Puzo’s skill as an author does not come so much from his abilities as a wordsmith but rather his experiences and his descriptions of post-war New York crime. He manages to paint the underworld in a gritty, real and accessible manner. He tells the fictional story of the Corleone family, and their rise to power in the United States. The novel is centered on the character Vito Corleone and how he came over from a poor Sicilian family and managed to become one of the most powerful men in American crime. While the Corleone story is fiction, the characters and the families are based off of real life mobsters such as Frank Costello, Carlo Gambino, and Charlie “Lucky” Luciano. Another part that is drawn from history is the presence of the five families, the famous five groups of American mobsters cooperating and working together.

This novel is often heralded as a great example of a film being made out of a novel. While oftentimes people find that films leave out much of the novel or that they have changed too much, director Francis Ford Coppola did an excellent job with the adaptation. A common complaint made is that much is left out, as it is far easier to pack more information into a book than a movie.

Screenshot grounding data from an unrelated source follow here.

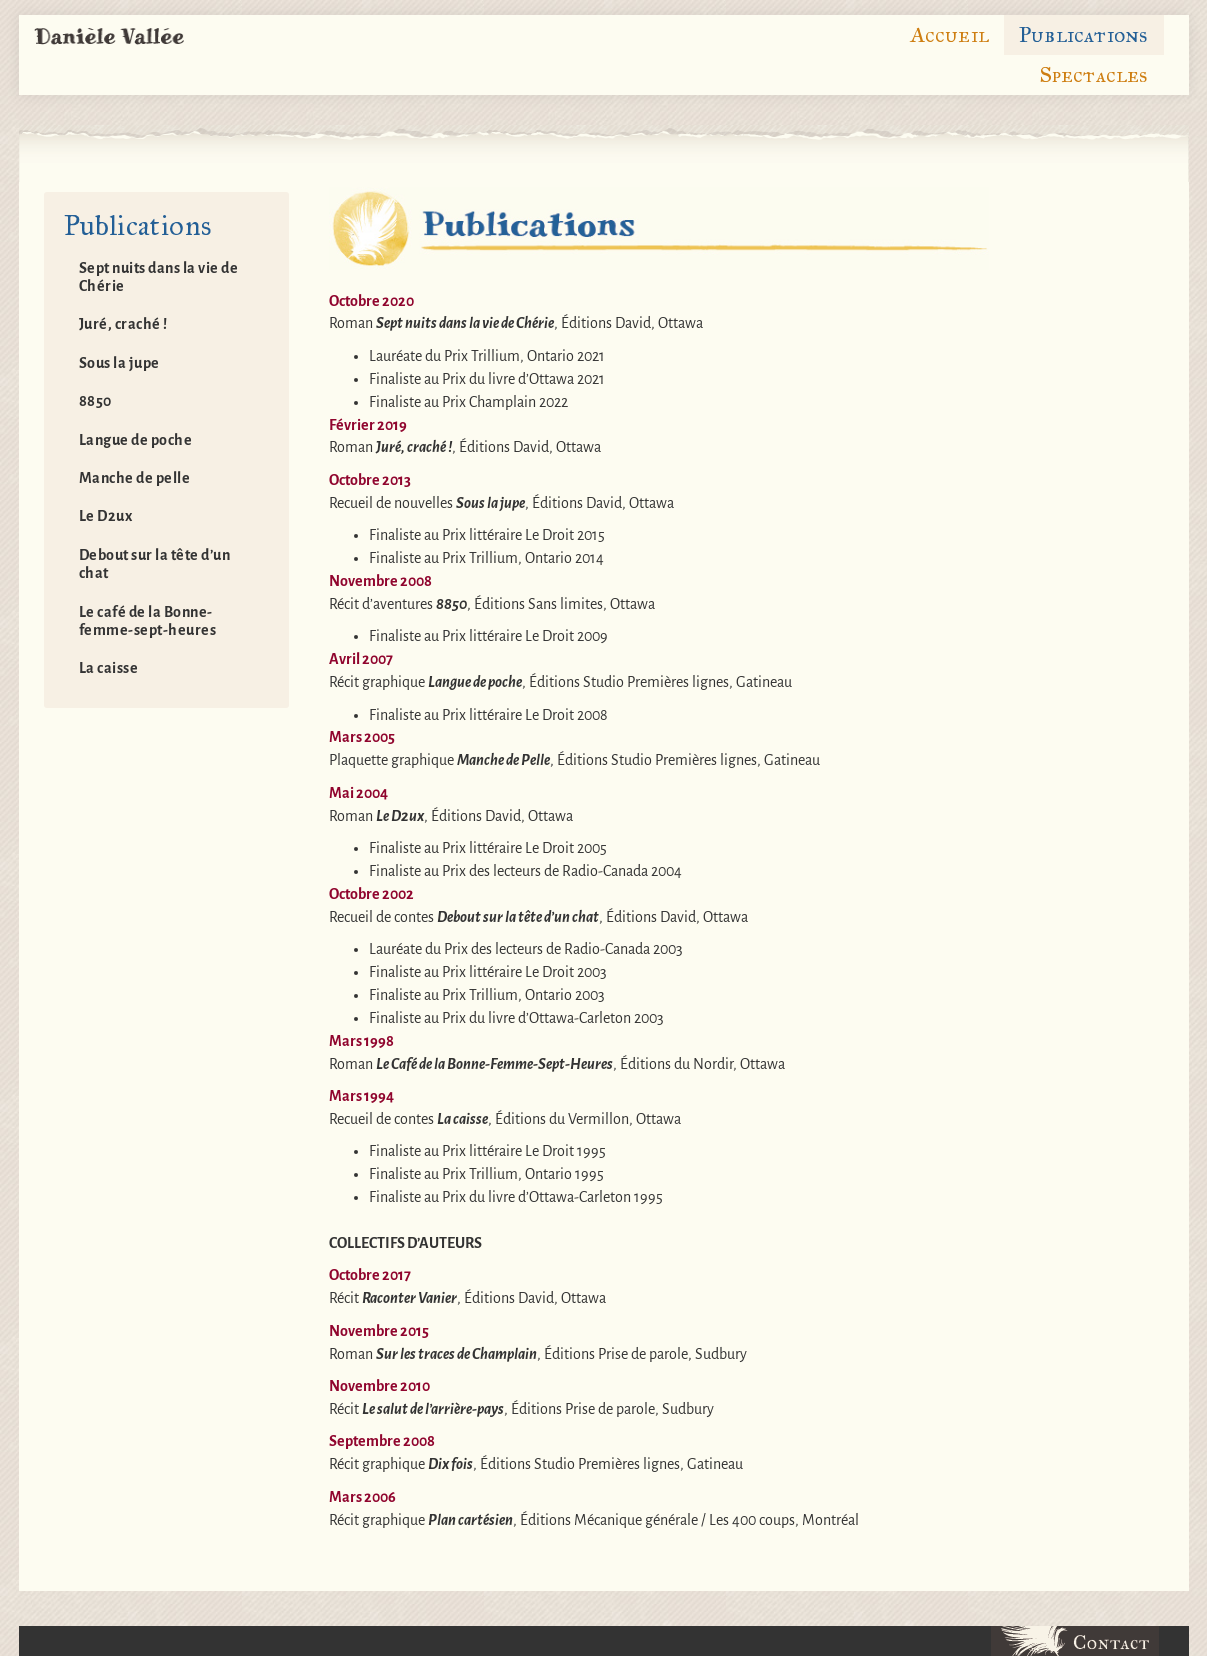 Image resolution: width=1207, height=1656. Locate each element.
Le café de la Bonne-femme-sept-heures (148, 621)
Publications (1083, 34)
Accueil (949, 34)
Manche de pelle (135, 478)
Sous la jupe (119, 363)
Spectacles (1094, 74)
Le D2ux (106, 516)
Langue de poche (136, 440)
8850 (95, 401)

If books like “The Lord of the Rings” were made into films while omitting nothing, the series would span nearly two days of film. “The Godfather” was thankfully adapted into two movies, both of considerable length. While there is a third Godfather film, it does not draw from the original novel as the source material, and is seen as the weakest of the films.

For many, the film adaptations of “The Godfather” are superior to the novel. However, in my opinion at least, that is comparing apples to oranges. Rather than preferring the book or the film, I find that that the two media complement each other and tell the same story but in different and unique ways. I would recommend this novel to anyone with an interest in crime novels, “The Godfather” films or those who wish to learn how to become Capo di tutt’i capi (the boss of all bosses – the godfather) yourself. The book is available at the time of writing to UW-River Falls students at the Chalmer Davee library.